Title: We Had Everything
Author:
freiheitfuehlenPairing: Will/Alicia, Alicia/Peter, Will/Laura
Characters: Laura, Will, Kalinda, Alicia, Peter
Rating: T
Wort Count: 1838
Disclaimer: All television shows, movies, books, and other copyrighted material referred to in this work, and the characters, settings, and events thereof, are the properties of their respective owners. As this work is an interpretation of the original material and not for-profit, it constitutes fair use. Reference to real persons, places, or events are made in a fictional context, and are not intended to be libelous, defamatory, or in any way factual.
Author's Note: Four times Laura has important conversations and one time she has one with herself.
We Had Everything
It is still written in the scars of my heart.
I. The one where she finds reassurance.
Laura sat on a bar stool, staring at the drink in front of her and letting her right index finger wander around the rim of the glass. She was lost in her own thoughts when someone sat next to her and ordered two shots of tequila.
“Drink,” Kalinda said curtly and pointed towards the second glass before lifting her own up.
“You're the investigator, aren't you?” Laura raised one of her eyebrows and smiled crookedly.
“Drink up!” Kalinda said sternly and nodded her head in the direction of the still untouched glass in front of Laura.
“What was it again? Kirsten? No. Kara? Kalinda, right?”
Laura only got a brief nod and an intimidating look in response, so she took the glass of liquid oblivion and clinked it with Kalinda's.
“To life and all its perks!” Laura said, raised the glass to her mouth and let the alcohol run down her throat in hopes of finding some solace in its numbing effects.
They sat in silence for a good ten minutes and two more rounds of tequila before Laura turned her head to look at Kalinda. She opened her mouth and closed it again, trying to say something but either the words or the courage failed her.
They just sat there for another five minutes, breathing and contemplating in what felt like the most comfortable silence Laura had felt in a long time, months probably.
“You don't talk much, do you?” Laura whispered while tracing patterns on the wood with her fingers.
“No.” Kalinda said without further explaining herself.
“I thought.” Laura paused shortly to find the right words. “I really thought it could be something good, you know.
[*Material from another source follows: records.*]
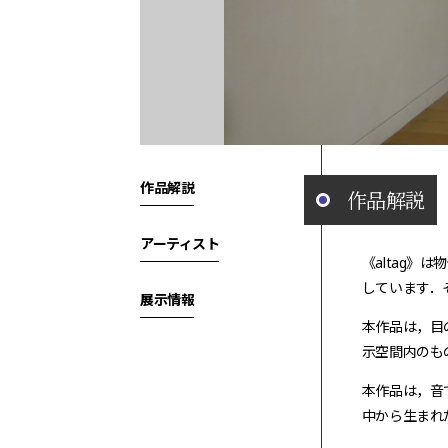
作品解説
作品解説
アーティスト
《altag
しています．
展示情報
本作品は，目
示空間内のも
本作品は，音
中から生まれ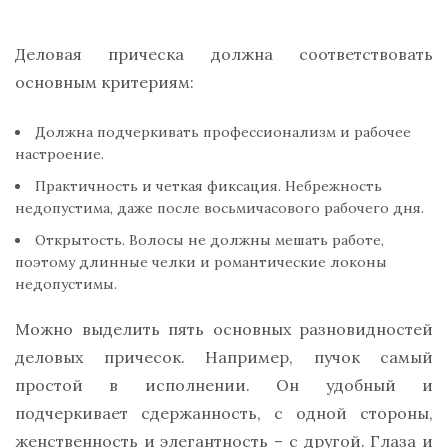
Деловая прическа должна соответствовать
основным критериям:
Должна подчеркивать профессионализм и рабочее
настроение.
Практичность и четкая фиксация. Небрежность
недопустима, даже после восьмичасового рабочего дня.
Открытость. Волосы не должны мешать работе,
поэтому длинные челки и романтические локоны
недопустимы.
Можно выделить пять основных разновидностей
деловых причесок. Например,
пучок
самый
простой в исполнении. Он удобный и
подчеркивает сдержанность, с одной стороны,
женственность и элегантность – с другой. Глаза и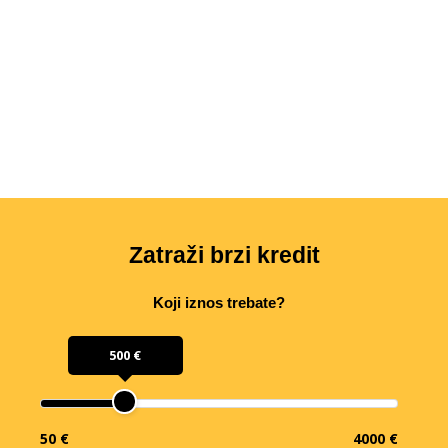
Zatraži brzi kredit
Koji iznos trebate?
500 €
50 €
4000 €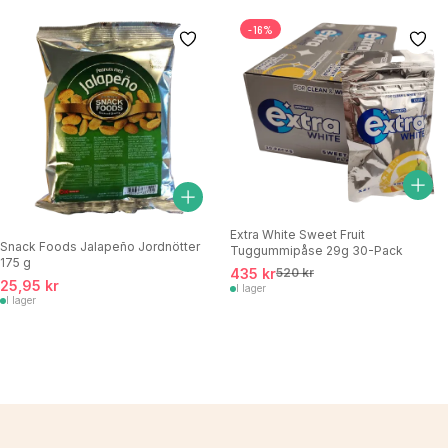
-16%
Extra White Sweet Fruit
Snack Foods Jalapeño Jordnötter
Tuggummipåse 29g 30-Pack
175 g
435 kr
520 kr
25,95 kr
I lager
I lager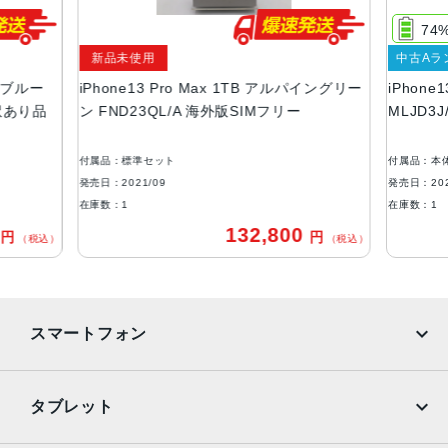
128GB、256GB、512GB、1TB
74
サイズ・重さ
新品未使用
中古Aラ
160.8×78.1×7.65mm ・238g
エラブルー
iPhone13 Pro Max 1TB アルパイングリー
iPhone
液晶
 訳あり品
ン FND23QL/A 海外版SIMフリー
MLJD3
6.7インチ（対角）オールスクリーンOLEDディスプレイ
付属品：標準セット
付属品：本
防沫性能、耐水性能、防塵性能
発売日：2021/09
発売日：202
IEC規格60529にもとづくIP68等級（最大水深6メートルで
在庫数：1
在庫数：1
最大30分間）
0
132,800
円
円
（税込）
（税込）
カメラ
Pro 12MPカメラシステム：望遠、広角、超広角カメラ望
遠：ƒ/2.8絞り値広角：ƒ/1.5絞り値超広角：ƒ/1.8絞り値と1
スマートフォン
20°視野角3倍の光学ズームイン、2倍の光学ズームアウト、
6倍の光学ズームレンジ最大15倍のデジタルズーム
iPhone
Galaxy
TrueDepthカメラ
タブレット
12MPカメラƒ/2.2絞り値
Google Pixel
Xperia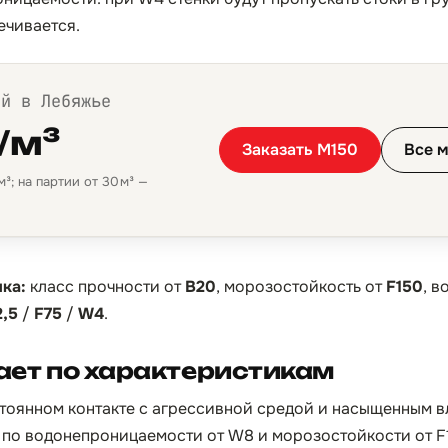
ечивается.
ой в Лебяжье
/м³
Заказать М150
Все 
³; на партии от 30 м³ —
ка:
класс прочности от
B20
, морозостойкость от
F150
, 
2,5
/
F75
/
W4
.
тает по характеристикам
стоянном контакте с агрессивной средой и насыщенным в
по водонепроницаемости от W8 и морозостойкости от F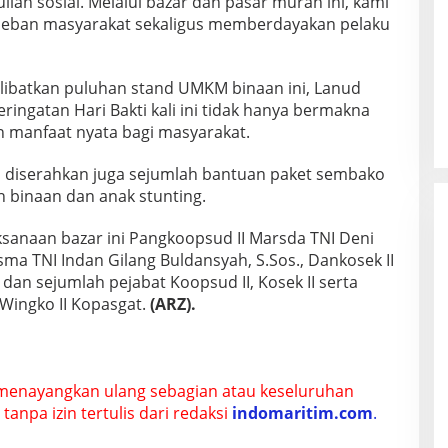
an sosial. Melalui bazar dan pasar murah ini, kami
beban masyarakat sekaligus memberdayakan pelaku
elibatkan puluhan stand UMKM binaan ini, Lanud
ingatan Hari Bakti kali ini tidak hanya bermakna
n manfaat nyata bagi masyarakat.
i diserahkan juga sejumlah bantuan paket sembako
n binaan dan anak stunting.
ksanaan bazar ini Pangkoopsud II Marsda TNI Deni
ma TNI Indan Gilang Buldansyah, S.Sos., Dankosek II
dan sejumlah pejabat Koopsud II, Kosek II serta
Wingko II Kopasgat.
(ARZ).
menayangkan ulang sebagian atau keseluruhan
tanpa izin tertulis dari redaksi
indomaritim.com
.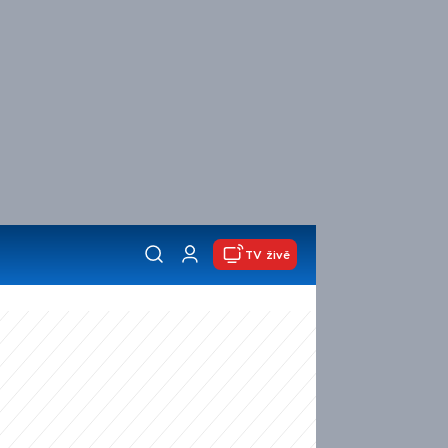
TV živě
I'm not in love or anything. But I thought that maybe, you know, that maybe I could be. With him, I thought I could be in love.”
Kalinda did not reply at first. She looked at Laura sympathetically, turned her head to order two more shots and sat up straighter while she faced Laura to say something.
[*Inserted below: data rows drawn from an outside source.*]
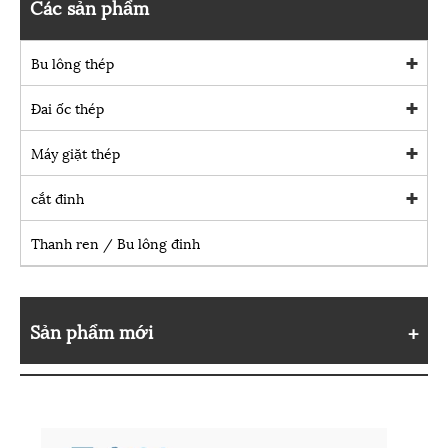
Các sản phẩm
Bu lông thép
Đai ốc thép
Máy giặt thép
cắt đinh
Thanh ren / Bu lông đinh
Sản phẩm mới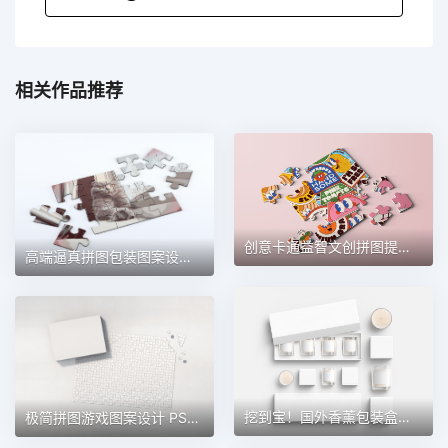
相关作品推荐
创意卡通益智文创拼图提案展示效果 PSD 设计素材模板
高端逼真拼图包装图案设计效果 PSD 智能样机模板
挖到宝！国外香薰包装盒与蜡烛精品 PSD 智能图层设计素材
极简拼图游戏图案设计 PSD 纸盒包装样机套装素材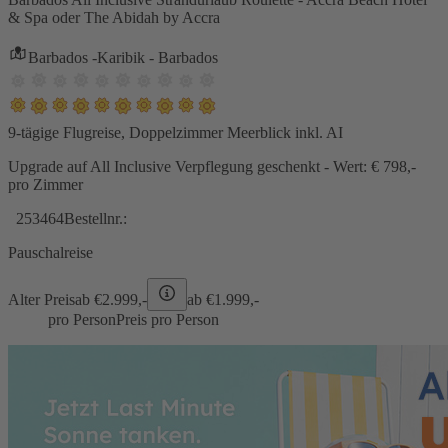
& Spa oder The Abidah by Accra
Barbados -Karibik - Barbados
9-tägige Flugreise, Doppelzimmer Meerblick inkl. AI
Upgrade auf All Inclusive Verpflegung geschenkt - Wert: € 798,-
pro Zimmer
253464
Bestellnr.:
Pauschalreise
Alter Preis
ab €
2.999,-
ab €
1.999,-
pro Person
Preis pro Person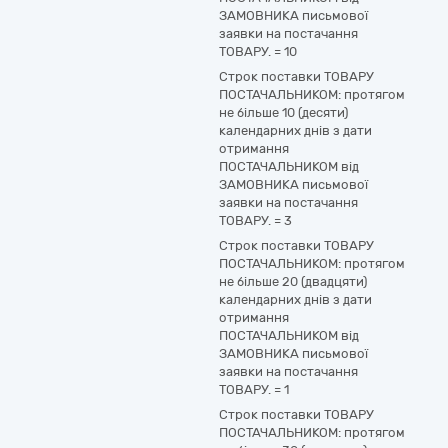
ЗАМОВНИКА письмової
заявки на постачання
ТОВАРУ.
=
10
Строк поставки ТОВАРУ
ПОСТАЧАЛЬНИКОМ: протягом
не більше 10 (десяти)
календарних днів з дати
отримання
ПОСТАЧАЛЬНИКОМ від
ЗАМОВНИКА письмової
заявки на постачання
ТОВАРУ.
=
3
Строк поставки ТОВАРУ
ПОСТАЧАЛЬНИКОМ: протягом
не більше 20 (двадцяти)
календарних днів з дати
отримання
ПОСТАЧАЛЬНИКОМ від
ЗАМОВНИКА письмової
заявки на постачання
ТОВАРУ.
=
1
Строк поставки ТОВАРУ
ПОСТАЧАЛЬНИКОМ: протягом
“For what it's worth, if things were different he could have fallen in love with you, too.”
Laura sighed heavily.
“You mean, if he wasn't already in love with Alicia?”
“No.” Kalinda said, paid for the shots and zipped up her jacket. She stood up, turned to leave but halted in her tracks to speak the truth that had been secured so safely away in a box within a box within a box with no key to be found.
“If Alicia wasn't in love with him, too.”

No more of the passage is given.